The first meeting of the New York State Department of Health Pharmacy and Therapeutics (P&T) Committee is scheduled for June 6. The purpose of the meeting will be to discuss implementation of the new law, effective October 1, 2002 enacted in January requiring the use of generic drugs for Medicaid patients in lieu of brand name drugs, if such drug has been determined to be therapeutically equivalent (DOH has interpreted this to mean an "A-rated" therapeutic and generic equivalent approved by the FDA). In particular, the committee will be seeking input regarding its proposed process for how a person or entity may request an exemption from this new rule for a particular brand name drug that has a generic equivalent. For example, the draft guidelines ask the person or entity seeking the exemption to "provide a statistically valid study which indicates that the generic has been proven to be less effective than the brand, reported untoward outcomes, implications of adverse side effects, and potential impact on a recipient within a special population." Requests for exemption of specific drugs will not be discussed at this meeting , but at future meetings. It should also be noted that, if a physician wishes to prescribe to a Medicaid patient a brand name drug with a generic equivalent, that has not been exempted, the physician will be able to request authorization from DOH. MSSNY has and will continue to request that the process be a simple one. DOH has sought comments on these draft guidelines from MSSNY, who in turn, has sought comments on these draft guidelines from its members of the MSSNY Medicaid, Health Systems Delivery and Interspecialty Committees. Other physicians who wish to view and comment on the draft guidelines for requesting an exemption, or who have questions or comments regarding this new program may call Moe Auster in MSSNY's Governmental Affairs Division at 518-465-8085 or e-mail to mauster@mssny.org.

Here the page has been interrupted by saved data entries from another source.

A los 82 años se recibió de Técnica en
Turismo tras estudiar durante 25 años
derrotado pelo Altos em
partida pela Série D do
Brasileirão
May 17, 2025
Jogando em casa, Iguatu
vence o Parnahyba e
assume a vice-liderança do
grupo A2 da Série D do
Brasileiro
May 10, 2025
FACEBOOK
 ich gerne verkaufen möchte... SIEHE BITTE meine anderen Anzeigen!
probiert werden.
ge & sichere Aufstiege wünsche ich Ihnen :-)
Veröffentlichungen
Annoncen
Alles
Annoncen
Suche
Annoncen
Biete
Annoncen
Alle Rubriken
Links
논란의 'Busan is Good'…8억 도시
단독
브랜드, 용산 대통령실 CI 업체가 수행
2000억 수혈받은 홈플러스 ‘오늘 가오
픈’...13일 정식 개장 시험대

An eleventh hour sneak attack by the Trail Bar to secure a repeal of the attorney contingency fee limitations, by inserting language to effectuate the repeal in the Education budget package, was narrowly averted by efforts waged by your medical society, several specialty and county societies, the Healthcare Association of New York State (HANYS) and the business community. This is the second time this year that the Trial Bar has tried to have repeal language inserted at the last minute in a significant piece of unrelated legislation under consideration. As reported in Capital Update an January 18, 2002, the last occasion was on January 15th when they tried to have the repeal included as part of the Healthcare Worker Retention and Retraining Bill. A repeal of the contingency fee limitations would have the impact of increasing medical liability premiums by over 10%. We believe another similar effort will be attempted before the regular session ends on or around June 20.

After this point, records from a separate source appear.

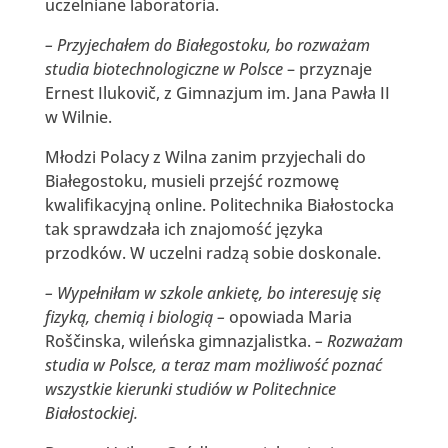
uczelniane laboratoria.
– Przyjechałem do Białegostoku, bo rozważam
studia biotechnologiczne w Polsce
– przyznaje
Ernest Ilukovič, z Gimnazjum im. Jana Pawła II
w Wilnie.
Młodzi Polacy z Wilna zanim przyjechali do
Białegostoku, musieli przejść rozmowę
kwalifikacyjną online. Politechnika Białostocka
tak sprawdzała ich znajomość języka
przodków. W uczelni radzą sobie doskonale.
– Wypełniłam w szkole ankietę, bo interesuję się
fizyką, chemią i biologią –
opowiada Maria
Roščinska, wileńska gimnazjalistka.
– Rozważam
studia w Polsce, a teraz mam możliwość poznać
wszystkie kierunki studiów w Politechnice
Białostockiej.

The Medical Society of the State of New York is attempting to aggregate data on the number of physicians under the age of 55 who are leaving the state; retiring from practice; or limiting their practices. Any physicians who would like to provide this information to us so that we may forward it to the MSSNY, is asked to send us that information in writing along with data regarding the number of years in practice, the practice location, and the primary reason(s) for your decisions.
Thank you for your participation.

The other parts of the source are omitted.